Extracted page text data
------------------------------------

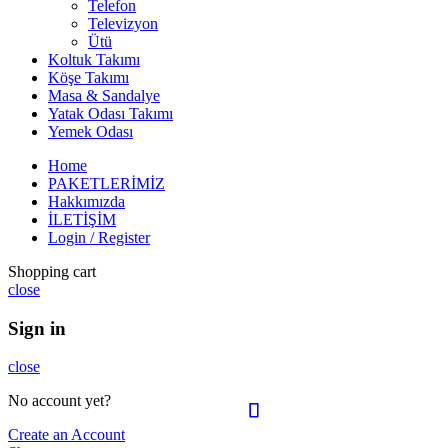
Telefon
Televizyon
Ütü
Koltuk Takımı
Köşe Takımı
Masa & Sandalye
Yatak Odası Takımı
Yemek Odası
Home
PAKETLERİMİZ
Hakkımızda
İLETİŞİM
Login / Register
Shopping cart
close
Sign in
close
No account yet?
Create an Account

------------------------------------

Return the data exactly. Pictures stay out.

Telefon
Televizyon
Ütü
Koltuk Takımı
Köşe Takımı
Masa & Sandalye
Yatak Odası Takımı
Yemek Odası
Home
PAKETLERİMİZ
Hakkımızda
İLETİŞİM
Login / Register
Shopping cart
close
Sign in
close
No account yet?
Create an Account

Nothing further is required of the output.